I grew up in Fargo, North Dakota. I knew, and my parents knew, every kid on the block and for blocks around. The best cookies (aside from Mom’s) came from Leeby’s Grocery store. I still have a North Dakota accent and, in many ways, the place is still home to me. Technology has now replaced places with spaces. Our “communities” are online. Good civil societies had myriads of “third places” such as cafés, taverns, parks, and playgrounds, that developed organically and fostered neighborliness. “Spaces,” by contrast, are engineered and designed to remake a place into our own image. They replace pure sociability with quantified popularity, which in turn increases ignoring and intolerance of those we physically live with at home, at the office, or in the waiting line. We don’t have to learn to get along with others because we are now with those only with whom we get along. Like terroir in wine, a sense of place requires cultivation; it can’t be reduced to a formula or algorithm. Judging by the amount of loneliness and depression in our society, it seems we’ve been entrapped by the worldwide web.
Dr. Rosen is not a luddite. Technology has done marvelous things. But the surrender of so much of our lives to it so quickly has had a cost. When we allow the mediated experience to become the predominant one, often the only one, when we allow it to replace our judgments or tell us what to feel, then we have lost something of our humanity.
In her conclusion, she makes a suggestion and gives a warning. She suggests that, when it comes to technology, we look to the Amish and cultivate a robust skepticism. Ask the right questions: How will this affect our community? Is it good for our family? Does it support or undermine our values? She says, “When we choose to conform to the demands of the machine and replace human interactions with mediated experiences, we risk becoming more machine-like ourselves.”

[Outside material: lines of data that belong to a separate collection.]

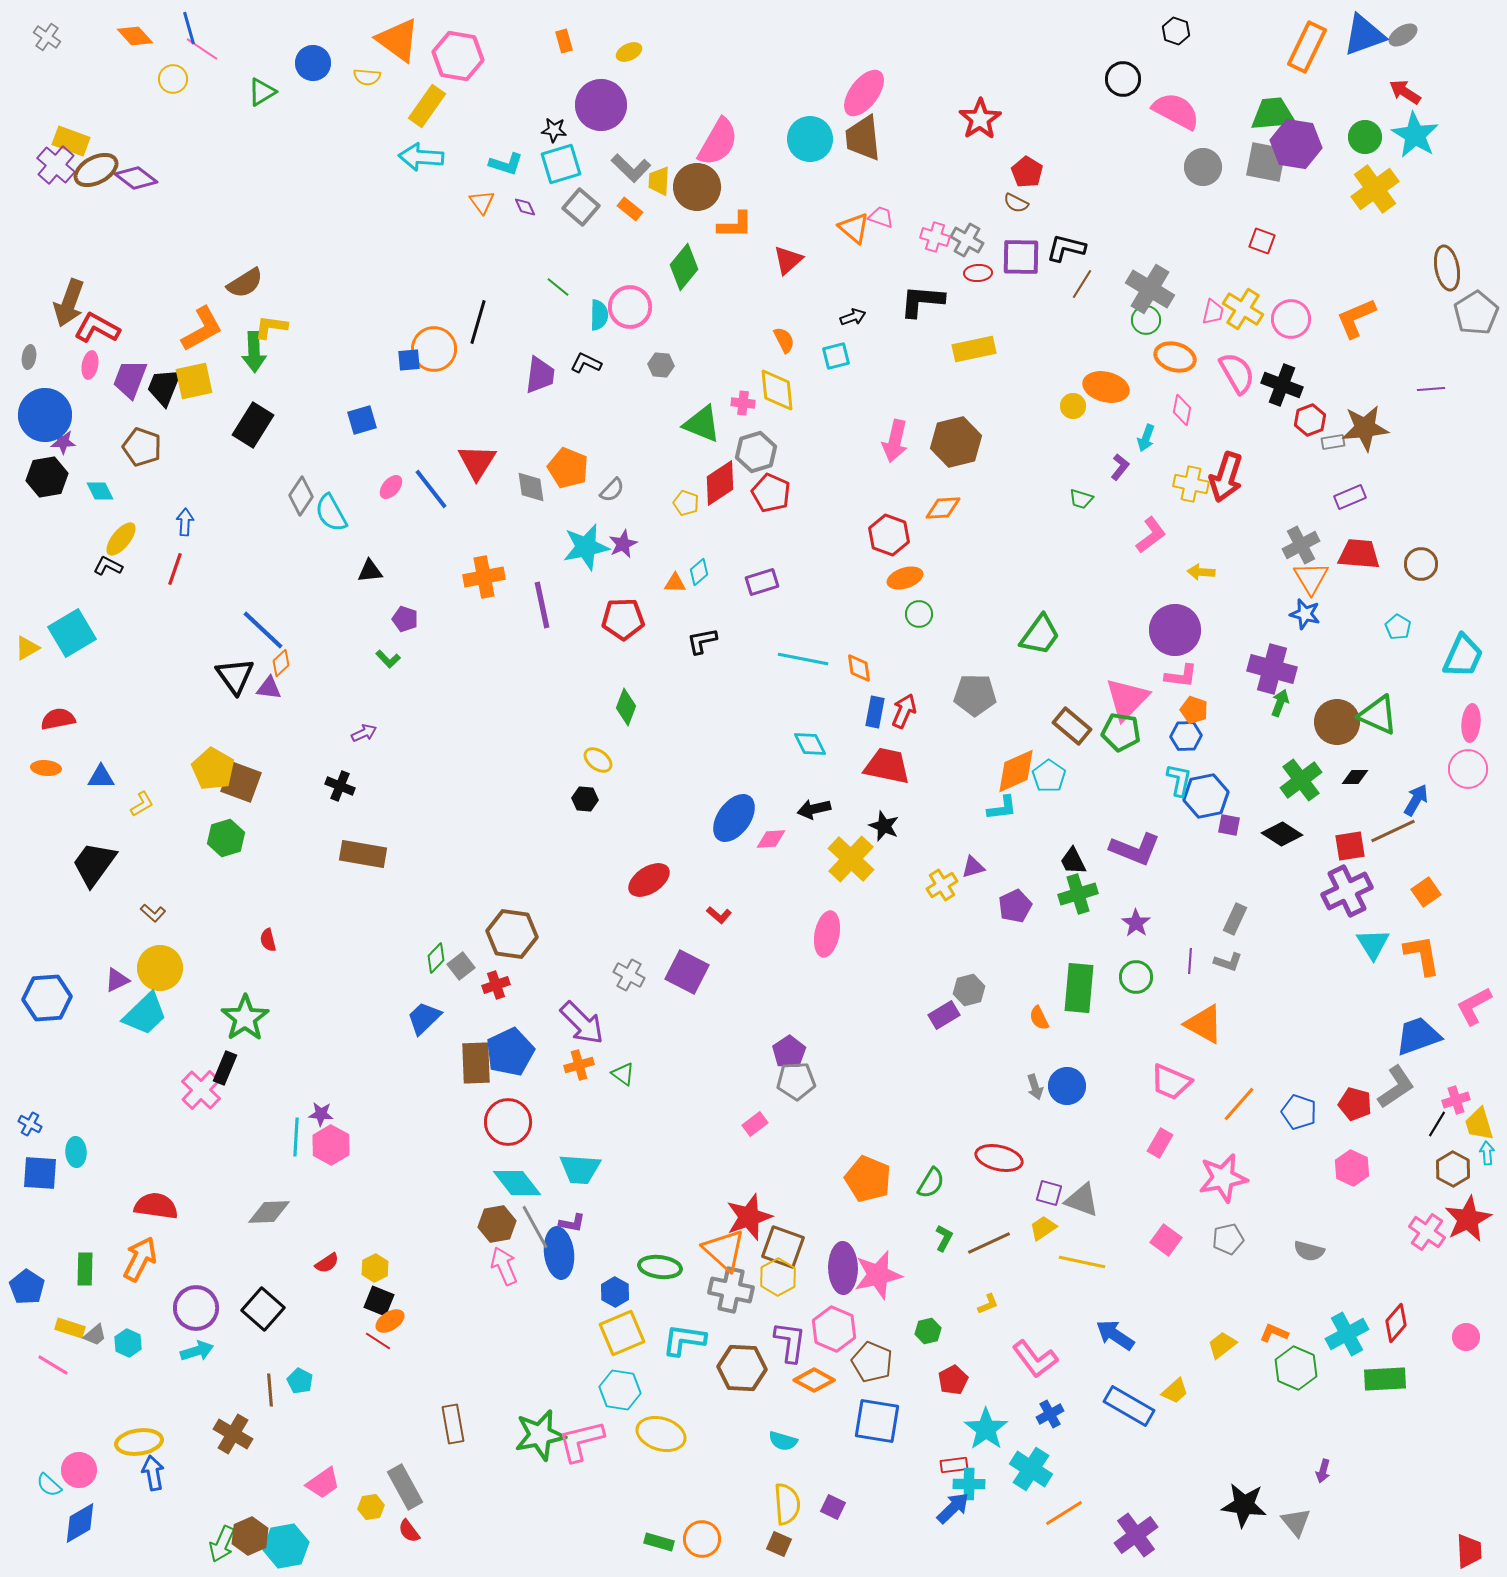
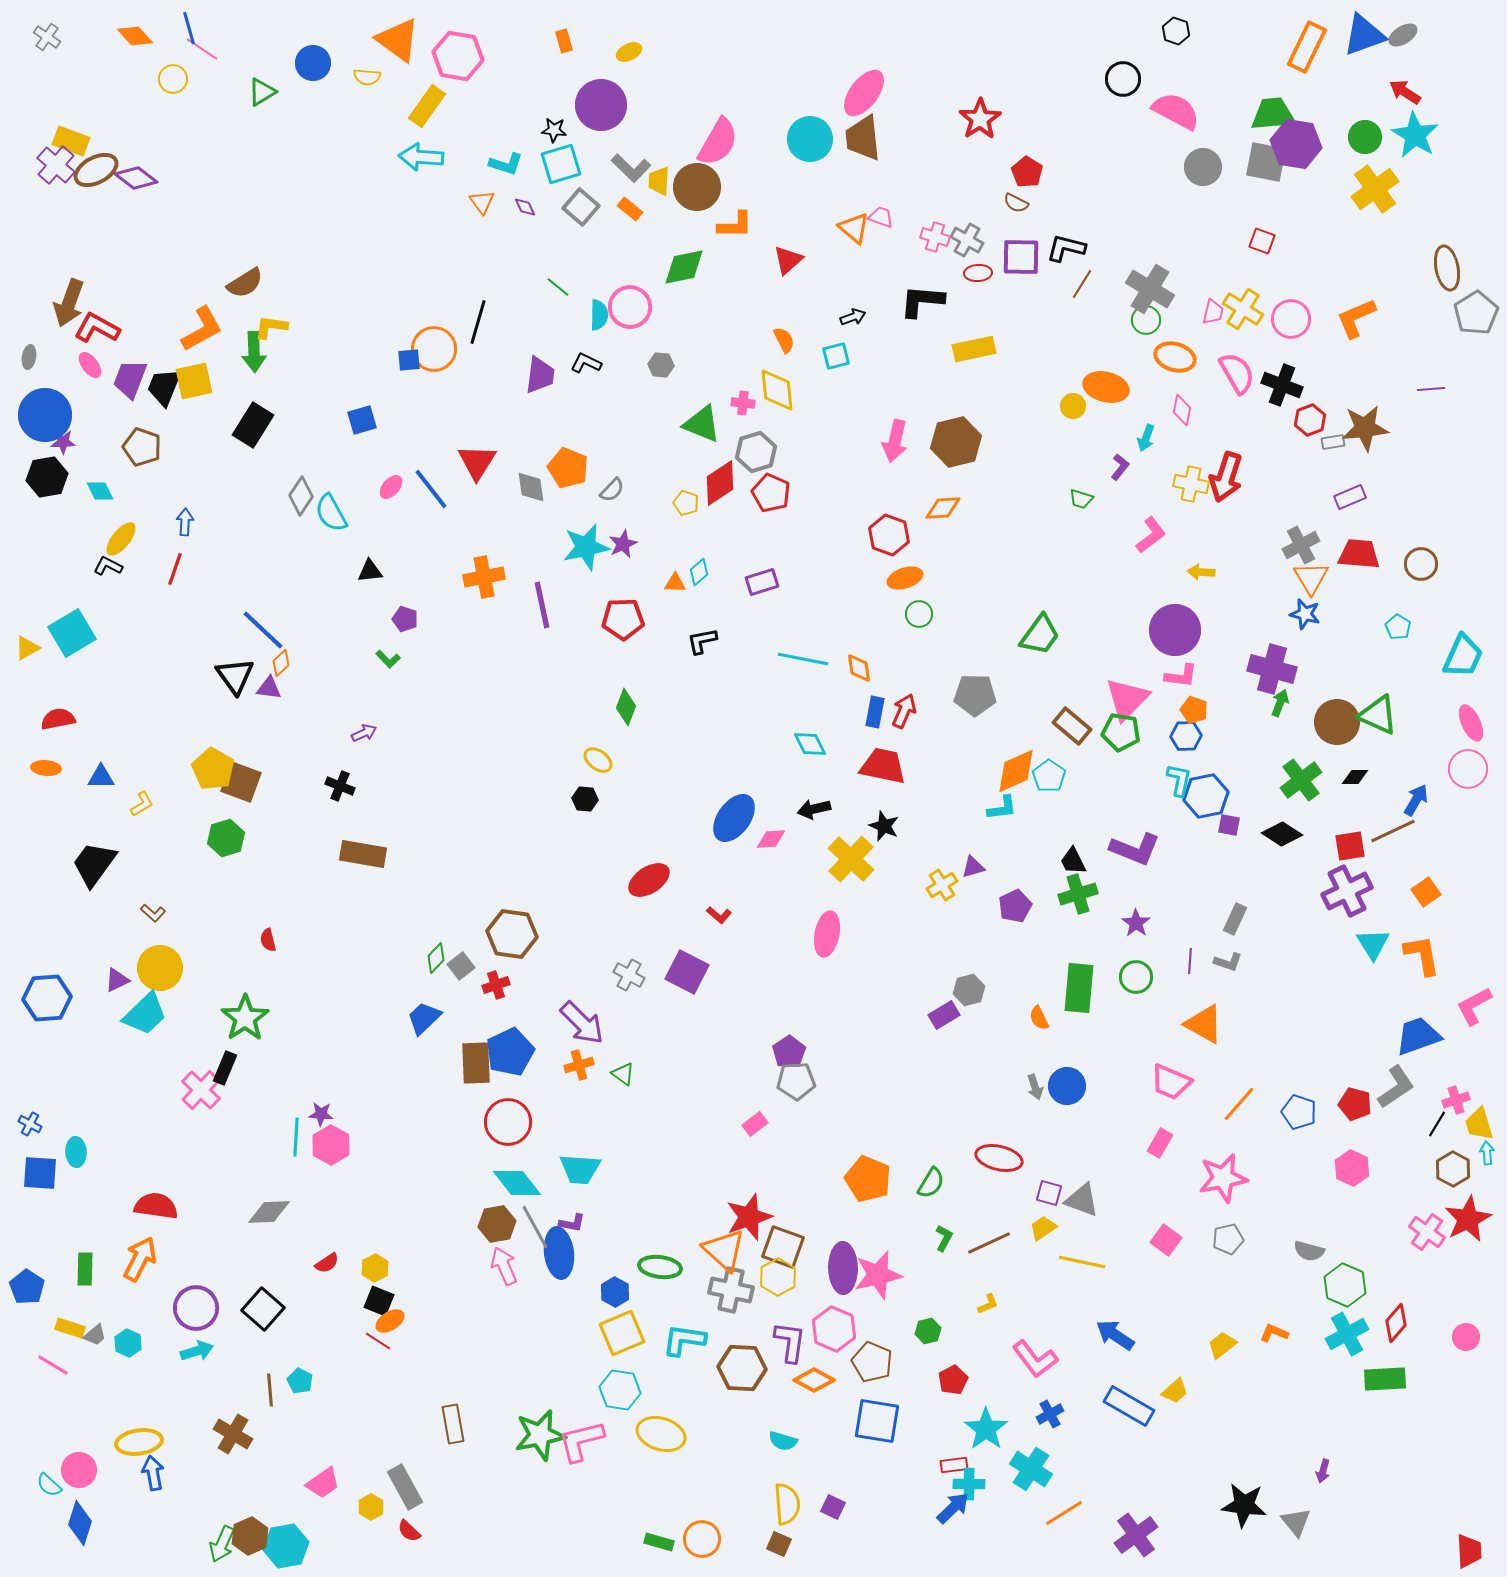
green diamond at (684, 267): rotated 39 degrees clockwise
pink ellipse at (90, 365): rotated 48 degrees counterclockwise
pink ellipse at (1471, 723): rotated 30 degrees counterclockwise
red trapezoid at (887, 766): moved 4 px left
green hexagon at (1296, 1368): moved 49 px right, 83 px up
yellow hexagon at (371, 1507): rotated 20 degrees counterclockwise
blue diamond at (80, 1523): rotated 42 degrees counterclockwise
red semicircle at (409, 1531): rotated 10 degrees counterclockwise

Dr. Rosen’s warning is stark. She reminds us that technology isn’t neutral; it’s ambivalent. The values it promotes will be those of the ones promoting it. And they do it for profit. We are no longer users and consumers, but the used and consumed. She quotes software engineer and venture capitalist Marc Andreeson who dismissed those concerned about the effects of technology as “Reality Privileged.” Well, I like reality. I, like God, think it very good. G. K. Chesterton said, “The trend of good is towards incarnation.” When it comes to our humanity, it’s a case of use it or lose it.